What is being asked
Examine the records and identify each line that includes the string "weekday". Copy those lines.

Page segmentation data
- Opening Delimiter -

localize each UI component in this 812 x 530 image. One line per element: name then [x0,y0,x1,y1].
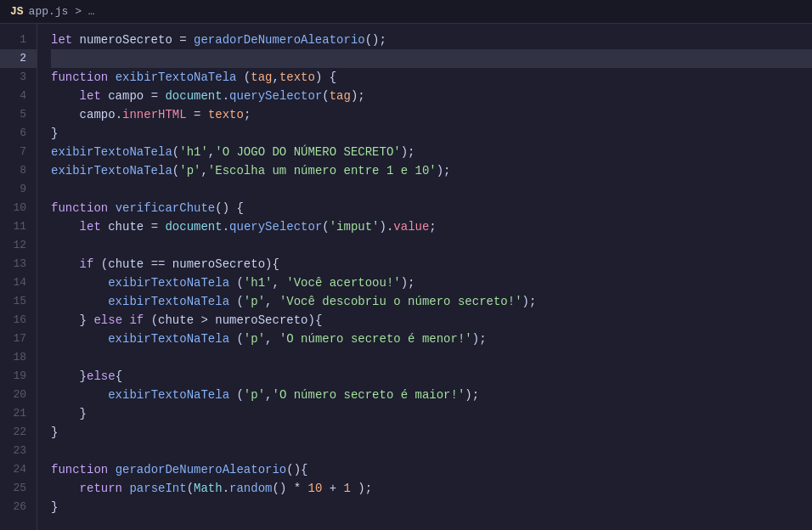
token-plain: ); [401,273,415,292]
token-kw: let [80,87,109,105]
code-line: let campo = document.querySelector(tag); [51,87,812,105]
token-plain: } [51,498,58,516]
token-plain: ( [229,330,244,348]
code-line: } [51,423,812,442]
token-kw: let [51,31,80,49]
token-num: 10 [308,479,323,498]
line-number: 3 [0,68,37,87]
token-plain: ( [172,143,179,161]
line-number: 6 [0,124,37,143]
token-var-name: chute [108,217,144,236]
token-kw: return [80,479,130,498]
line-numbers: 1234567891011121314151617181920212223242… [0,24,37,530]
code-line: function geradorDeNumeroAleatorio(){ [51,460,812,479]
code-line: } [51,404,812,423]
token-plain: ; [244,105,251,124]
token-var-name: chute [108,255,144,273]
token-plain: { [116,367,122,386]
token-fn: querySelector [229,217,322,236]
line-number: 12 [0,236,37,255]
token-plain: == [144,255,172,273]
token-plain: (); [365,31,386,49]
token-plain: . [223,479,229,498]
token-plain: ( [322,217,329,236]
token-plain: ); [437,161,451,180]
token-fn: parseInt [129,479,186,498]
line-number: 21 [0,404,37,423]
token-str: 'p' [179,161,200,180]
code-line: exibirTextoNaTela('h1','O JOGO DO NÚMERO… [51,143,812,161]
token-str: 'p' [244,292,265,311]
code-line [51,236,812,255]
token-plain [51,87,80,105]
token-plain: () * [272,479,307,498]
code-line: exibirTextoNaTela ('h1', 'Você acertoou!… [51,273,812,292]
token-prop: value [393,217,429,236]
token-plain: , [200,161,207,180]
code-line: exibirTextoNaTela ('p', 'Você descobriu … [51,292,812,311]
code-line: return parseInt(Math.random() * 10 + 1 )… [51,479,812,498]
token-plain: ). [380,217,394,236]
token-plain [51,255,80,273]
token-plain: ( [187,479,194,498]
token-plain: ( [236,68,251,87]
token-str: 'Escolha um número entre 1 e 10' [208,161,437,180]
token-kw: if [80,255,101,273]
token-plain: = [144,217,165,236]
token-plain: , [272,273,286,292]
token-kw: function [51,199,116,217]
token-plain: ( [172,161,179,180]
line-number: 20 [0,386,37,404]
token-plain: ){ [308,311,323,330]
line-number: 14 [0,273,37,292]
token-plain: , [265,292,279,311]
token-num: 1 [344,479,351,498]
token-plain: } [51,367,87,386]
code-line: campo.innerHTML = texto; [51,105,812,124]
token-method: document [165,87,222,105]
code-line: } [51,124,812,143]
line-number: 9 [0,180,37,199]
token-plain: } [51,124,58,143]
token-plain: . [223,217,229,236]
token-plain: ); [465,386,479,404]
token-kw: function [51,460,116,479]
token-plain [51,273,108,292]
code-line: let chute = document.querySelector('impu… [51,217,812,236]
code-line: }else{ [51,367,812,386]
token-plain: = [172,31,194,49]
token-kw: else [87,367,116,386]
line-number: 11 [0,217,37,236]
line-number: 25 [0,479,37,498]
line-number: 17 [0,330,37,348]
token-plain: } [51,423,58,442]
token-plain [51,479,80,498]
token-fn: exibirTextoNaTela [51,143,172,161]
line-number: 2 [0,49,37,68]
line-number: 19 [0,367,37,386]
token-param: texto [208,105,244,124]
line-number: 4 [0,87,37,105]
code-line: function exibirTextoNaTela (tag,texto) { [51,68,812,87]
token-str: 'p' [244,330,265,348]
token-plain: . [116,105,122,124]
token-var-name: campo [80,105,116,124]
line-number: 24 [0,460,37,479]
token-method: document [165,217,222,236]
code-line: function verificarChute() { [51,199,812,217]
token-var-name: numeroSecreto [80,31,172,49]
title-bar: JS app.js > … [0,0,812,24]
token-plain: , [265,330,279,348]
token-plain [51,292,108,311]
code-line [51,180,812,199]
token-str: 'O número secreto é maior!' [272,386,465,404]
code-line: } [51,498,812,516]
code-content[interactable]: let numeroSecreto = geradorDeNumeroAleat… [37,24,812,530]
line-number: 22 [0,423,37,442]
token-fn: geradorDeNumeroAleatorio [116,460,287,479]
token-plain: ( [229,292,244,311]
token-fn: exibirTextoNaTela [51,161,172,180]
token-plain: ){ [265,255,279,273]
token-plain: , [208,143,215,161]
code-line [51,442,812,460]
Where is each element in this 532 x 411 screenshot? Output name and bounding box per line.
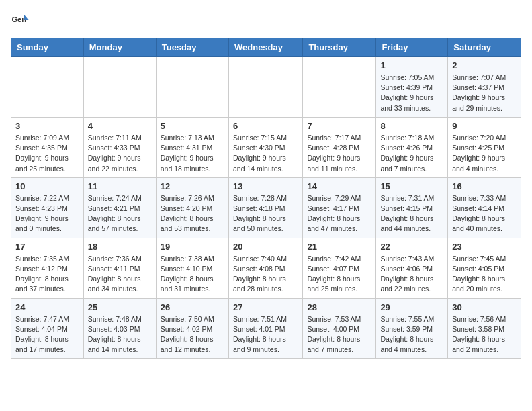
calendar-cell: 27Sunrise: 7:51 AM Sunset: 4:01 PM Dayli… bbox=[228, 298, 302, 359]
day-info: Sunrise: 7:47 AM Sunset: 4:04 PM Dayligh… bbox=[15, 314, 79, 355]
week-row-4: 24Sunrise: 7:47 AM Sunset: 4:04 PM Dayli… bbox=[11, 298, 521, 359]
day-info: Sunrise: 7:35 AM Sunset: 4:12 PM Dayligh… bbox=[15, 254, 79, 295]
day-number: 20 bbox=[233, 242, 298, 252]
day-number: 23 bbox=[452, 242, 517, 252]
day-info: Sunrise: 7:55 AM Sunset: 3:59 PM Dayligh… bbox=[380, 314, 443, 355]
day-info: Sunrise: 7:09 AM Sunset: 4:35 PM Dayligh… bbox=[15, 133, 79, 174]
day-number: 22 bbox=[380, 242, 443, 252]
day-info: Sunrise: 7:05 AM Sunset: 4:39 PM Dayligh… bbox=[380, 73, 443, 113]
calendar-cell: 3Sunrise: 7:09 AM Sunset: 4:35 PM Daylig… bbox=[11, 117, 84, 177]
day-info: Sunrise: 7:18 AM Sunset: 4:26 PM Dayligh… bbox=[380, 133, 443, 174]
day-number: 3 bbox=[15, 121, 79, 131]
weekday-header: SundayMondayTuesdayWednesdayThursdayFrid… bbox=[11, 38, 521, 57]
day-info: Sunrise: 7:40 AM Sunset: 4:08 PM Dayligh… bbox=[233, 254, 298, 295]
calendar-cell bbox=[303, 57, 376, 118]
calendar-cell: 12Sunrise: 7:26 AM Sunset: 4:20 PM Dayli… bbox=[156, 177, 228, 238]
day-info: Sunrise: 7:42 AM Sunset: 4:07 PM Dayligh… bbox=[307, 254, 371, 295]
calendar-cell: 24Sunrise: 7:47 AM Sunset: 4:04 PM Dayli… bbox=[11, 298, 84, 359]
day-info: Sunrise: 7:50 AM Sunset: 4:02 PM Dayligh… bbox=[161, 314, 224, 355]
calendar-cell bbox=[83, 57, 156, 118]
calendar-cell: 6Sunrise: 7:15 AM Sunset: 4:30 PM Daylig… bbox=[228, 117, 302, 177]
calendar-cell: 10Sunrise: 7:22 AM Sunset: 4:23 PM Dayli… bbox=[11, 177, 84, 238]
day-info: Sunrise: 7:20 AM Sunset: 4:25 PM Dayligh… bbox=[452, 133, 517, 174]
calendar-cell bbox=[228, 57, 302, 118]
calendar-cell: 7Sunrise: 7:17 AM Sunset: 4:28 PM Daylig… bbox=[303, 117, 376, 177]
day-number: 12 bbox=[161, 181, 224, 191]
calendar-cell: 22Sunrise: 7:43 AM Sunset: 4:06 PM Dayli… bbox=[376, 238, 448, 298]
day-number: 4 bbox=[88, 121, 152, 131]
day-info: Sunrise: 7:48 AM Sunset: 4:03 PM Dayligh… bbox=[88, 314, 152, 355]
day-number: 19 bbox=[161, 242, 224, 252]
logo-icon: Gen bbox=[11, 11, 30, 30]
calendar-cell: 29Sunrise: 7:55 AM Sunset: 3:59 PM Dayli… bbox=[376, 298, 448, 359]
day-number: 13 bbox=[233, 181, 298, 191]
calendar-cell: 2Sunrise: 7:07 AM Sunset: 4:37 PM Daylig… bbox=[448, 57, 521, 118]
calendar-cell: 9Sunrise: 7:20 AM Sunset: 4:25 PM Daylig… bbox=[448, 117, 521, 177]
header: Gen bbox=[11, 11, 521, 30]
day-info: Sunrise: 7:45 AM Sunset: 4:05 PM Dayligh… bbox=[452, 254, 517, 295]
calendar-cell: 19Sunrise: 7:38 AM Sunset: 4:10 PM Dayli… bbox=[156, 238, 228, 298]
calendar-cell: 15Sunrise: 7:31 AM Sunset: 4:15 PM Dayli… bbox=[376, 177, 448, 238]
day-info: Sunrise: 7:56 AM Sunset: 3:58 PM Dayligh… bbox=[452, 314, 517, 355]
weekday-friday: Friday bbox=[376, 38, 448, 57]
day-number: 10 bbox=[15, 181, 79, 191]
day-number: 29 bbox=[380, 302, 443, 312]
weekday-thursday: Thursday bbox=[303, 38, 376, 57]
week-row-0: 1Sunrise: 7:05 AM Sunset: 4:39 PM Daylig… bbox=[11, 57, 521, 118]
weekday-saturday: Saturday bbox=[448, 38, 521, 57]
calendar-cell: 21Sunrise: 7:42 AM Sunset: 4:07 PM Dayli… bbox=[303, 238, 376, 298]
calendar-cell bbox=[156, 57, 228, 118]
day-info: Sunrise: 7:33 AM Sunset: 4:14 PM Dayligh… bbox=[452, 193, 517, 234]
calendar-cell: 25Sunrise: 7:48 AM Sunset: 4:03 PM Dayli… bbox=[83, 298, 156, 359]
day-info: Sunrise: 7:28 AM Sunset: 4:18 PM Dayligh… bbox=[233, 193, 298, 234]
calendar-cell bbox=[11, 57, 84, 118]
week-row-1: 3Sunrise: 7:09 AM Sunset: 4:35 PM Daylig… bbox=[11, 117, 521, 177]
day-info: Sunrise: 7:38 AM Sunset: 4:10 PM Dayligh… bbox=[161, 254, 224, 295]
day-info: Sunrise: 7:17 AM Sunset: 4:28 PM Dayligh… bbox=[307, 133, 371, 174]
day-number: 18 bbox=[88, 242, 152, 252]
calendar-cell: 23Sunrise: 7:45 AM Sunset: 4:05 PM Dayli… bbox=[448, 238, 521, 298]
day-info: Sunrise: 7:24 AM Sunset: 4:21 PM Dayligh… bbox=[88, 193, 152, 234]
calendar-cell: 14Sunrise: 7:29 AM Sunset: 4:17 PM Dayli… bbox=[303, 177, 376, 238]
calendar-cell: 30Sunrise: 7:56 AM Sunset: 3:58 PM Dayli… bbox=[448, 298, 521, 359]
day-info: Sunrise: 7:13 AM Sunset: 4:31 PM Dayligh… bbox=[161, 133, 224, 174]
day-info: Sunrise: 7:51 AM Sunset: 4:01 PM Dayligh… bbox=[233, 314, 298, 355]
calendar-cell: 5Sunrise: 7:13 AM Sunset: 4:31 PM Daylig… bbox=[156, 117, 228, 177]
logo: Gen bbox=[11, 11, 32, 30]
day-number: 26 bbox=[161, 302, 224, 312]
weekday-tuesday: Tuesday bbox=[156, 38, 228, 57]
calendar-cell: 4Sunrise: 7:11 AM Sunset: 4:33 PM Daylig… bbox=[83, 117, 156, 177]
day-info: Sunrise: 7:53 AM Sunset: 4:00 PM Dayligh… bbox=[307, 314, 371, 355]
day-number: 6 bbox=[233, 121, 298, 131]
day-info: Sunrise: 7:36 AM Sunset: 4:11 PM Dayligh… bbox=[88, 254, 152, 295]
calendar: SundayMondayTuesdayWednesdayThursdayFrid… bbox=[11, 38, 521, 359]
day-number: 17 bbox=[15, 242, 79, 252]
day-number: 8 bbox=[380, 121, 443, 131]
day-number: 1 bbox=[380, 60, 443, 71]
day-info: Sunrise: 7:43 AM Sunset: 4:06 PM Dayligh… bbox=[380, 254, 443, 295]
week-row-3: 17Sunrise: 7:35 AM Sunset: 4:12 PM Dayli… bbox=[11, 238, 521, 298]
day-number: 11 bbox=[88, 181, 152, 191]
calendar-cell: 13Sunrise: 7:28 AM Sunset: 4:18 PM Dayli… bbox=[228, 177, 302, 238]
day-number: 14 bbox=[307, 181, 371, 191]
day-number: 7 bbox=[307, 121, 371, 131]
day-number: 9 bbox=[452, 121, 517, 131]
calendar-cell: 17Sunrise: 7:35 AM Sunset: 4:12 PM Dayli… bbox=[11, 238, 84, 298]
day-info: Sunrise: 7:11 AM Sunset: 4:33 PM Dayligh… bbox=[88, 133, 152, 174]
day-number: 16 bbox=[452, 181, 517, 191]
calendar-cell: 28Sunrise: 7:53 AM Sunset: 4:00 PM Dayli… bbox=[303, 298, 376, 359]
day-info: Sunrise: 7:07 AM Sunset: 4:37 PM Dayligh… bbox=[452, 73, 517, 113]
weekday-monday: Monday bbox=[83, 38, 156, 57]
day-info: Sunrise: 7:15 AM Sunset: 4:30 PM Dayligh… bbox=[233, 133, 298, 174]
week-row-2: 10Sunrise: 7:22 AM Sunset: 4:23 PM Dayli… bbox=[11, 177, 521, 238]
day-number: 21 bbox=[307, 242, 371, 252]
day-number: 5 bbox=[161, 121, 224, 131]
calendar-cell: 26Sunrise: 7:50 AM Sunset: 4:02 PM Dayli… bbox=[156, 298, 228, 359]
day-number: 25 bbox=[88, 302, 152, 312]
day-info: Sunrise: 7:31 AM Sunset: 4:15 PM Dayligh… bbox=[380, 193, 443, 234]
day-number: 24 bbox=[15, 302, 79, 312]
calendar-cell: 1Sunrise: 7:05 AM Sunset: 4:39 PM Daylig… bbox=[376, 57, 448, 118]
day-info: Sunrise: 7:22 AM Sunset: 4:23 PM Dayligh… bbox=[15, 193, 79, 234]
day-number: 28 bbox=[307, 302, 371, 312]
day-number: 15 bbox=[380, 181, 443, 191]
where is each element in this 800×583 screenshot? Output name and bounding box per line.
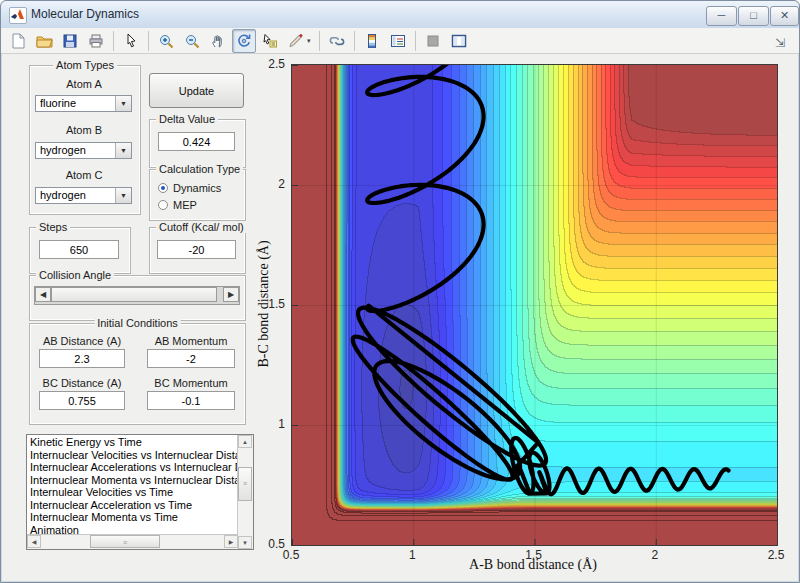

- Closing Delimiter -

Task result
weekday-header: SundayMondayTuesdayWednesdayThursdayFrid… bbox=[11, 38, 521, 57]
weekday-friday: Friday bbox=[376, 38, 448, 57]
weekday-thursday: Thursday bbox=[303, 38, 376, 57]
weekday-saturday: Saturday bbox=[448, 38, 521, 57]
weekday-tuesday: Tuesday bbox=[156, 38, 228, 57]
weekday-monday: Monday bbox=[83, 38, 156, 57]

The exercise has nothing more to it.